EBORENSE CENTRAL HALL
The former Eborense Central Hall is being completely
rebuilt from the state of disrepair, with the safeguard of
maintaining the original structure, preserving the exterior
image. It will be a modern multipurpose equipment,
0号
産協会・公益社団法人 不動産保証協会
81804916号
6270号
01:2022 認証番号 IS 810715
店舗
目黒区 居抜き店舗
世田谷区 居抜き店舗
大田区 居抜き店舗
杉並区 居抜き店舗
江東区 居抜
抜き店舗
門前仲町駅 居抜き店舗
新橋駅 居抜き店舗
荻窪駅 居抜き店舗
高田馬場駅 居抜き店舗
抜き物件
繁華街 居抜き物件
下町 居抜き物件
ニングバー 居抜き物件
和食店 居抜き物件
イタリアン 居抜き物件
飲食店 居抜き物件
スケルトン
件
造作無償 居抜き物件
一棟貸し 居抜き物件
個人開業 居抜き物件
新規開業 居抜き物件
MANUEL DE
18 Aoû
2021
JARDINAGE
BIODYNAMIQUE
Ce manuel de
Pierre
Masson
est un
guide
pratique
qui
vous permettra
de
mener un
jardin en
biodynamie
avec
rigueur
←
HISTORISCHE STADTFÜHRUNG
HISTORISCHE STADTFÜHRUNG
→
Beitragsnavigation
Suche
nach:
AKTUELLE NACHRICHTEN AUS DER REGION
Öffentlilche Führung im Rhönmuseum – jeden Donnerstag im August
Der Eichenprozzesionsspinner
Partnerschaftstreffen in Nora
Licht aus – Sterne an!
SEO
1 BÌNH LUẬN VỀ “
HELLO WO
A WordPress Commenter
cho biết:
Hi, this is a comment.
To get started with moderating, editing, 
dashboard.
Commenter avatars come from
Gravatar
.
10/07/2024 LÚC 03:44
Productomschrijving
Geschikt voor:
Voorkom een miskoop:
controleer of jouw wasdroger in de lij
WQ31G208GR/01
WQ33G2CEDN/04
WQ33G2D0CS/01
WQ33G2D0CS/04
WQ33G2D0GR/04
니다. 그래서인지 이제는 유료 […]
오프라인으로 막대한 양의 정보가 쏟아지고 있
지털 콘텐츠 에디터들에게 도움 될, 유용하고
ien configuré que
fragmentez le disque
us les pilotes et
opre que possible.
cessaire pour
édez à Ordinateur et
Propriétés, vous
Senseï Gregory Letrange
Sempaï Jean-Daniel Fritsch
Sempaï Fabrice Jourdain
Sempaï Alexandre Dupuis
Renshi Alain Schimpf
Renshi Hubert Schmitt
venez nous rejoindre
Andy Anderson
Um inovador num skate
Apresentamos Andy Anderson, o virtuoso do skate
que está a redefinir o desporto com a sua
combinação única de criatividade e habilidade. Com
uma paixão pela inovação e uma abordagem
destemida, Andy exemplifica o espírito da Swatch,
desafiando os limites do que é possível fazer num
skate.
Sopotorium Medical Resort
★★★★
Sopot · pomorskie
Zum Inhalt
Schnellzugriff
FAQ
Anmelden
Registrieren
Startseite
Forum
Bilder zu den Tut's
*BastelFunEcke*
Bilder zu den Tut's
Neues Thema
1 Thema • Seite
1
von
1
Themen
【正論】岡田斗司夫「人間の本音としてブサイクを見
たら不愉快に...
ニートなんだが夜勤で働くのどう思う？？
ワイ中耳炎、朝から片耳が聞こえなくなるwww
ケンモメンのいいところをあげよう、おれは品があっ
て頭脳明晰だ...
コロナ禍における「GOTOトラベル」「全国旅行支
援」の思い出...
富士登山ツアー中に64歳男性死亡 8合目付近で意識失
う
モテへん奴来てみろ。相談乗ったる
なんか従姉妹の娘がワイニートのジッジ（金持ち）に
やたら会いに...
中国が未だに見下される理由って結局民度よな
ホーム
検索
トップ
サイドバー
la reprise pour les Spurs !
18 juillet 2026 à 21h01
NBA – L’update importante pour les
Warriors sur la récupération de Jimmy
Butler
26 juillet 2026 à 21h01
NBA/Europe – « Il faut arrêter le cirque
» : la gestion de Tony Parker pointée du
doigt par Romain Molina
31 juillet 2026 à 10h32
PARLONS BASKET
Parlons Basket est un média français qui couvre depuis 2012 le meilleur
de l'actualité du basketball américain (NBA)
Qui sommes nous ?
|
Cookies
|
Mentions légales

____________

■ Work required ■
Take the listing above and write it out again exactly.

■ Response area ■
EBORENSE CENTRAL HALL
The former Eborense Central Hall is being completely
rebuilt from the state of disrepair, with the safeguard of
maintaining the original structure, preserving the exterior
image. It will be a modern multipurpose equipment,
0号
産協会・公益社団法人 不動産保証協会
81804916号
6270号
01:2022 認証番号 IS 810715
店舗
目黒区 居抜き店舗
世田谷区 居抜き店舗
大田区 居抜き店舗
杉並区 居抜き店舗
江東区 居抜
抜き店舗
門前仲町駅 居抜き店舗
新橋駅 居抜き店舗
荻窪駅 居抜き店舗
高田馬場駅 居抜き店舗
抜き物件
繁華街 居抜き物件
下町 居抜き物件
ニングバー 居抜き物件
和食店 居抜き物件
イタリアン 居抜き物件
飲食店 居抜き物件
スケルトン
件
造作無償 居抜き物件
一棟貸し 居抜き物件
個人開業 居抜き物件
新規開業 居抜き物件
MANUEL DE
18 Aoû
2021
JARDINAGE
BIODYNAMIQUE
Ce manuel de
Pierre
Masson
est un
guide
pratique
qui
vous permettra
de
mener un
jardin en
biodynamie
avec
rigueur
←
HISTORISCHE STADTFÜHRUNG
HISTORISCHE STADTFÜHRUNG
→
Beitragsnavigation
Suche
nach:
AKTUELLE NACHRICHTEN AUS DER REGION
Öffentlilche Führung im Rhönmuseum – jeden Donnerstag im August
Der Eichenprozzesionsspinner
Partnerschaftstreffen in Nora
Licht aus – Sterne an!
SEO
1 BÌNH LUẬN VỀ “
HELLO WO
A WordPress Commenter
cho biết:
Hi, this is a comment.
To get started with moderating, editing, 
dashboard.
Commenter avatars come from
Gravatar
.
10/07/2024 LÚC 03:44
Productomschrijving
Geschikt voor:
Voorkom een miskoop:
controleer of jouw wasdroger in de lij
WQ31G208GR/01
WQ33G2CEDN/04
WQ33G2D0CS/01
WQ33G2D0CS/04
WQ33G2D0GR/04
니다. 그래서인지 이제는 유료 […]
오프라인으로 막대한 양의 정보가 쏟아지고 있
지털 콘텐츠 에디터들에게 도움 될, 유용하고
ien configuré que
fragmentez le disque
us les pilotes et
opre que possible.
cessaire pour
édez à Ordinateur et
Propriétés, vous
Senseï Gregory Letrange
Sempaï Jean-Daniel Fritsch
Sempaï Fabrice Jourdain
Sempaï Alexandre Dupuis
Renshi Alain Schimpf
Renshi Hubert Schmitt
venez nous rejoindre
Andy Anderson
Um inovador num skate
Apresentamos Andy Anderson, o virtuoso do skate
que está a redefinir o desporto com a sua
combinação única de criatividade e habilidade. Com
uma paixão pela inovação e uma abordagem
destemida, Andy exemplifica o espírito da Swatch,
desafiando os limites do que é possível fazer num
skate.
Sopotorium Medical Resort
★★★★
Sopot · pomorskie
Zum Inhalt
Schnellzugriff
FAQ
Anmelden
Registrieren
Startseite
Forum
Bilder zu den Tut's
*BastelFunEcke*
Bilder zu den Tut's
Neues Thema
1 Thema • Seite
1
von
1
Themen
【正論】岡田斗司夫「人間の本音としてブサイクを見
たら不愉快に...
ニートなんだが夜勤で働くのどう思う？？
ワイ中耳炎、朝から片耳が聞こえなくなるwww
ケンモメンのいいところをあげよう、おれは品があっ
て頭脳明晰だ...
コロナ禍における「GOTOトラベル」「全国旅行支
援」の思い出...
富士登山ツアー中に64歳男性死亡 8合目付近で意識失
う
モテへん奴来てみろ。相談乗ったる
なんか従姉妹の娘がワイニートのジッジ（金持ち）に
やたら会いに...
中国が未だに見下される理由って結局民度よな
ホーム
検索
トップ
サイドバー
la reprise pour les Spurs !
18 juillet 2026 à 21h01
NBA – L’update importante pour les
Warriors sur la récupération de Jimmy
Butler
26 juillet 2026 à 21h01
NBA/Europe – « Il faut arrêter le cirque
» : la gestion de Tony Parker pointée du
doigt par Romain Molina
31 juillet 2026 à 10h32
PARLONS BASKET
Parlons Basket est un média français qui couvre depuis 2012 le meilleur
de l'actualité du basketball américain (NBA)
Qui sommes nous ?
|
Cookies
|
Mentions légales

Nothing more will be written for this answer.